Most people have trouble filtering all of this information, figuring out who they should listen to and who they shouldn’t listen to, and don’t get me started on food and nutrition documentaries on Netflix.
So, where do you start?
Just fall back to the basics. You don’t need an intermittent fasting, carb backloading, fancy supplement diet. You just need to eat whole, unprocessed foods most of the time.
What should a meal look like? You want a protein, a carb, a vegetable, and a source of fat. That’s pretty easy, and pretty boring.

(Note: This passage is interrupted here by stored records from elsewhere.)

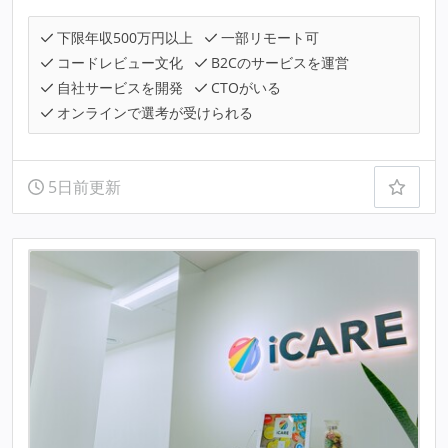
下限年収500万円以上
一部リモート可
コードレビュー文化
B2Cのサービスを運営
自社サービスを開発
CTOがいる
オンラインで選考が受けられる
5日前更新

Boring is okay, because once you begin to understand the boring basics, you can branch out and still stay within the boundaries of your diet.
But what happens when you list out the available options for each one?
Chicken, turkey, beef, pork, salmon, eggs, greek yogurt, tuna, shrimp, scallops, cod, bison, lamb
Rice, potatoes, sweet potatoes, quinoa, bread, pasta, corn, oats
(Note: fruit can go here as well)
Broccoli, cauliflower, tomatoes, kale, swiss chard, cucumbers, mixed greens, brussel sprouts, carrots, celery, peppers, fennel, mushrooms, onions, garlic, leeks, winter squash, summer squash, asparagus, green beans, peas
Avocado, nuts, seeds, butter, coconut oil, olive oil, peanut butter, almond butter, sunflower butter, cheese, cream
(Note: fatty cuts of meat shouldn’t be combined with fat. Examples would be whole eggs, ribeye steaks, and pork shoulder)
That’s a decent amount of choices there. The smallest list is starches with eight options you could pick from.
Pick one food from each of those categories and that makes your meal. You don’t have to be stuck with eating chicken or white fish three times a day to be successful with your goals (though you could if you really wanted to).
Now, what about portion sizes?
Protein: 4-8oz, which is roughly 1 or 2 palm-fulls
Starch: ½-1 cup, which is roughly 1-2 cupped handfuls
Vegetables: 1-2 cups, which is roughly the size of 1-2 fists
Fats: 1-2 tablespoons, roughly the size of your thumb for oils (note: these you might need to look up. For example, ½ an avocado is a serving and has the same amount of fat as 1 TBSP of olive oil. Serving sizes can vary greatly with fat sources.)
Okay great, now you know what to eat and how much to eat, but how do you keep it from tasting like a cardboard box?
Use condiments like BBQ sauce, soy sauce, balsamic vinegar, citrus juice, or mustard. Condiments should be under 50 calories per serving, so be careful with some of the BBQ sauces.
Adding a little acid and salt to most foods make a big difference in terms of flavor. Next time you steam broccoli, throw some lemon juice on it and it’ll taste much better. Before you message me about salt intake, if adding salt makes vegetables palatable to you, that’s way better than avoiding them all together.
Still having issues with cooking? Buy a few cookbooks. Go to a bookstore or Amazon or Scribed and look through a few and start learning; pick a few that appeal to you and work for your schedule and the tools you have in your kitchen.
Can’t cook? Most grocery stores have rotisserie chickens or you can get the premade steak or chicken from Costco that Devin posted about a while ago. Are they the best options? Probably not, but they’re way better than ordering take out or running to Wawa.
There you go, hit the servings sizes and stick with protein, carbs, fats, and vegetables and you can’t go wrong with your diet. If you have trouble putting stuff together, a few cookbooks may help you.